Audiences can see the costumes from their seat on stage, but at the Museum of Art & History, patrons can get an up close look at some elaborate costumes. Logan’s Utah Festival Opera, Cedar City’s Utah Shakespeare Festival, Salt Lake City’s Utah Opera and the Heritage Theater in Perry all have costumes on display.

Heritage Theater also donated costumes that visitors can get partially dressed in and sample materials for visitors to touch.

The Brigham City Museum of Art & History has a costume exhibit on display until March 16, 2019

Michaelis, who holds a Bachelor of Arts in Art History from Utah State University and a Masters in Museology /Museum Studies from University of Leicester in England, said the museum has several interactive displays.

Visiting children can get a taste of early pioneer life in Utah. There is a weaving exhibit with a small loom for weaving. There is a horse drawn wagon seat mounted on a base so people can sit down, check out what an old wagon ride felt like going down the road, and more.

Also on display is pioneer furniture and other artifacts that could be found on an early homestead.

Michaelis said she loves being in Brigham City and around early northern Utah Pioneer historical sites.

“An interesting fact about Brigham City is its cooperative system of industry spearheaded by Lorenzo Snow, an early religious leader of the pioneers,” she said. “It ended up being a model of success for the rest of the state’s predominant religion.”

An elaborate headpiece used at the Shakespeare Festival in Cedar City is one of the many costumes patrons can see by visiting the Brigham City Museum of Art & History.

In the 1870’s, there was a Brigham City Mercantile and Manufacturing Association, or Brigham City Co-op, followed by a woolen factory, planning mill, boot and shoe shop, farms, harness shop, carpentry department, butchery, saw mill, brick yards and a dairy. Some of the buildings are still there and are used to house businesses.

The museum curator said the cooperative system saw some rough financial times in the 1890’s. Grasshoppers infested the crops, the US. Government began to lay a heavy tax on them, and other burdens caused the co-op to sell their assets to businessmen in the mid-1890’s.

The museum also has a rack of historic photographs for patrons to look at.
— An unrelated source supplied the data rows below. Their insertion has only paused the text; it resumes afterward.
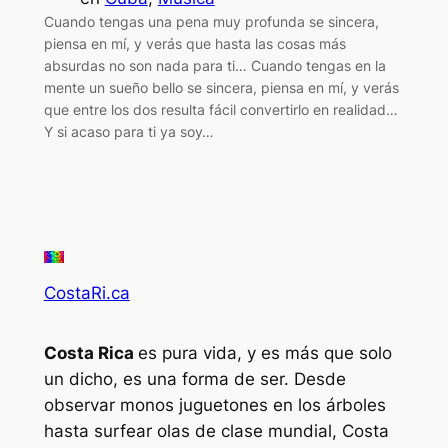
Cuando tengas una pena muy profunda se sincera,
piensa en mí, y verás que hasta las cosas más
absurdas no son nada para ti… Cuando tengas en la
mente un sueño bello se sincera, piensa en mí, y verás
que entre los dos resulta fácil convertirlo en realidad…
Y si acaso para ti ya soy…
CostaRi.ca
Costa Rica
es pura vida, y es más que solo
un dicho, es una forma de ser. Desde
observar monos juguetones en los árboles
hasta surfear olas de clase mundial, Costa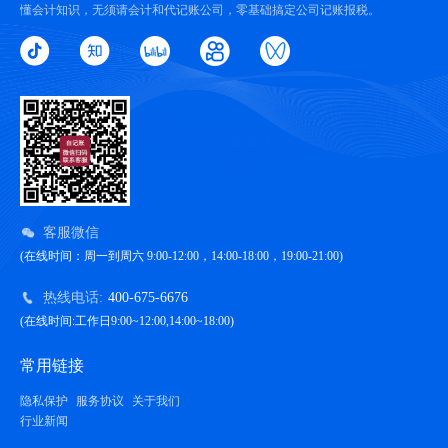
懂会计知识，无须请会计和代记账公司，零基础搞定公司记账报税。
客服微信
(在线时间：周一到周六 9:00-12:00，14:00-18:00，19:00-21:00)
热线电话:
400-675-6676
(在线时间:工作日9:00~12:00,14:00~18:00)
常用链接
隐私保护
服务协议
关于我们
行业新闻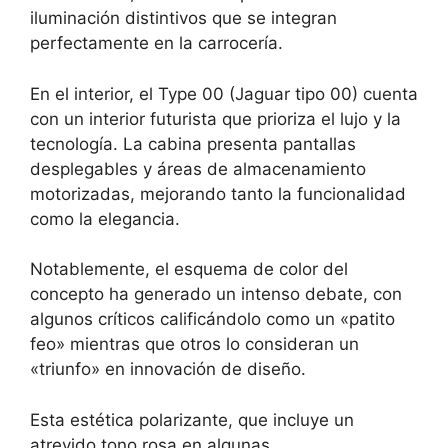
iluminación distintivos que se integran
perfectamente en la carrocería.
En el interior, el Type 00 (Jaguar tipo 00) cuenta
con un interior futurista que prioriza el lujo y la
tecnología. La cabina presenta pantallas
desplegables y áreas de almacenamiento
motorizadas, mejorando tanto la funcionalidad
como la elegancia.
Notablemente, el esquema de color del
concepto ha generado un intenso debate, con
algunos críticos calificándolo como un «patito
feo» mientras que otros lo consideran un
«triunfo» en innovación de diseño.
Esta estética polarizante, que incluye un
atrevido tono rosa en algunas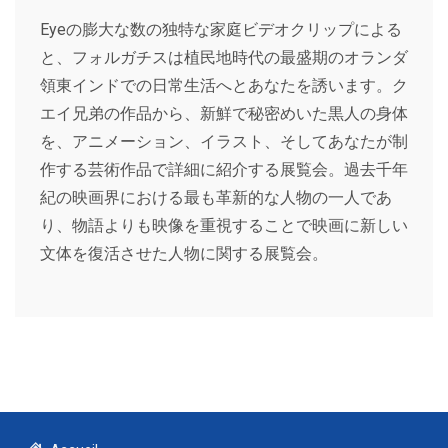
Eyeの膨大な数の独特な家庭ビデオクリップによる
と、フォルガチスは植民地時代の最盛期のオランダ
領東インドでの日常生活へとあなたを誘います。ク
エイ兄弟の作品から、新鮮で秘密めいた黒人の身体
を、アニメーション、イラスト、そしてあなたが制
作する芸術作品で詳細に紹介する展覧会。過去千年
紀の映画界における最も革新的な人物の一人であ
り、物語よりも映像を重視することで映画に新しい
文体を復活させた人物に関する展覧会。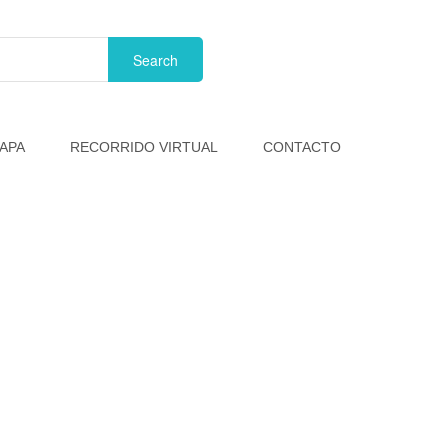
APA
RECORRIDO VIRTUAL
CONTACTO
The museum has historical photographs from Compton Studio’s inventory.

“He was different than most photographers of his day who only shot in their studio,” Michaelis said. “He took a lot of pictures recording the history of the city.”

The Brigham City Museum of Art & History has taken early pioneer furniture and set up rooms so patrons can get feel for life in the mid 1800’s.

Alma W. Compton, Sr. settled in Brigham City and rented the studio of Jens C. Gasberg (Brigham City’s first photographer) before building his own studio in 1884. A.W. Compton’s Fine Art Gallery later became Compton’s Photography Studio. On January 28, 1901 the studio became the Compton’s Art & Music Company and moved to the location they would use until the studio closed in 1994. A large collection of his photographs are housed in the the USU Library’s Special Collections.